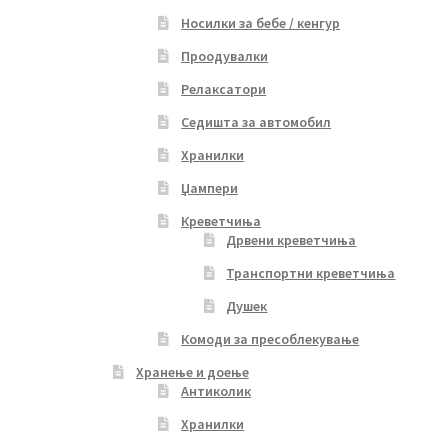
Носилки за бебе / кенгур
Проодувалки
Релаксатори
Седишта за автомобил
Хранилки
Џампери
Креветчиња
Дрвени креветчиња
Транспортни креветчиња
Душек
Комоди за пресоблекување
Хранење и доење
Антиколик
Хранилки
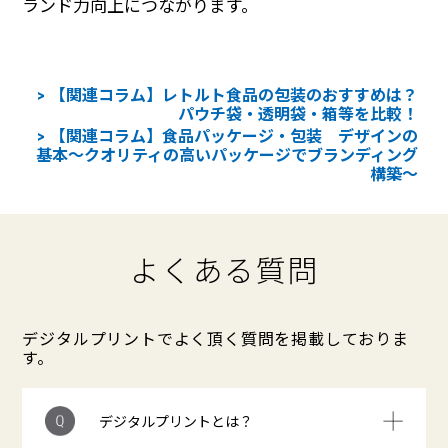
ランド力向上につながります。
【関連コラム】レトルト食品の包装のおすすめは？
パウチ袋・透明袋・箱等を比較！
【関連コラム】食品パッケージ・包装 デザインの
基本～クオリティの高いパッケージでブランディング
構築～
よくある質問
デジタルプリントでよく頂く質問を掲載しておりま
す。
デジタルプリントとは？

---

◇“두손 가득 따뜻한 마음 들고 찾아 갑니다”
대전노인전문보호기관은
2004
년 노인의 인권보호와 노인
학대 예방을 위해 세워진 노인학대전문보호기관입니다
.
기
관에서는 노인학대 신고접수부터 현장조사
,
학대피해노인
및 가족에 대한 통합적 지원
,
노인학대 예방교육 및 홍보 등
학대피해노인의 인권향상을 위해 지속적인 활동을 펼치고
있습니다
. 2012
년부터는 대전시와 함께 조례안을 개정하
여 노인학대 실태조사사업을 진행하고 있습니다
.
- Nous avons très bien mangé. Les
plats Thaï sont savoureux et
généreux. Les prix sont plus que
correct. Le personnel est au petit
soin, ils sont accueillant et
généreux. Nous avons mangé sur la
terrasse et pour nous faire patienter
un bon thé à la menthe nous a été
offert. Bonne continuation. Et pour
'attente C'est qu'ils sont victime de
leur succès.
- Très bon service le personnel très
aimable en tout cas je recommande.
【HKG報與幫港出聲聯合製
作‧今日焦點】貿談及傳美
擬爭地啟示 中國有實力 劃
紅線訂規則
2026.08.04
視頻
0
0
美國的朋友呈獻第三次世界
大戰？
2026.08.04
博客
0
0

---

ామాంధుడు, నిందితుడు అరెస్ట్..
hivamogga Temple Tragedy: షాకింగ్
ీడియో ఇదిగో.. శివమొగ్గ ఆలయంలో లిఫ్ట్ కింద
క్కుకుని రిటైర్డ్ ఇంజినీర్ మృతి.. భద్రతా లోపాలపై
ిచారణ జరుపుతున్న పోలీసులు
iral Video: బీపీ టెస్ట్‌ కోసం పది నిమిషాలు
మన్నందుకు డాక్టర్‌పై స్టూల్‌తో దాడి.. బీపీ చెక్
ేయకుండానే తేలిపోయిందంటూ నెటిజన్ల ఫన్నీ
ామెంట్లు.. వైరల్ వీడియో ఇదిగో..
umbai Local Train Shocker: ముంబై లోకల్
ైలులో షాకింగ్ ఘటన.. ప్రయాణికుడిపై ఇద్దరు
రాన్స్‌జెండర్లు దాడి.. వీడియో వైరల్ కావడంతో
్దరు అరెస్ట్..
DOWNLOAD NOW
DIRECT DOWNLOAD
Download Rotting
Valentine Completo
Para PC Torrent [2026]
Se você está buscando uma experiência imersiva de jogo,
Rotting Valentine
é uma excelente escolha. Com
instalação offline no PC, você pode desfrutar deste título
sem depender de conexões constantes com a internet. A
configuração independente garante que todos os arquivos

#### Description of the task:
From the entries above, restate word for word the lines from the line containing "వైరల్ వీడియో ఇదిగో.." to the line containing "configuração independente garante", both ends included, and nothing more.

#### Expected answer:
ామెంట్లు.. వైరల్ వీడియో ఇదిగో..
umbai Local Train Shocker: ముంబై లోకల్
ైలులో షాకింగ్ ఘటన.. ప్రయాణికుడిపై ఇద్దరు
రాన్స్‌జెండర్లు దాడి.. వీడియో వైరల్ కావడంతో
్దరు అరెస్ట్..
DOWNLOAD NOW
DIRECT DOWNLOAD
Download Rotting
Valentine Completo
Para PC Torrent [2026]
Se você está buscando uma experiência imersiva de jogo,
Rotting Valentine
é uma excelente escolha. Com
instalação offline no PC, você pode desfrutar deste título
sem depender de conexões constantes com a internet. A
configuração independente garante que todos os arquivos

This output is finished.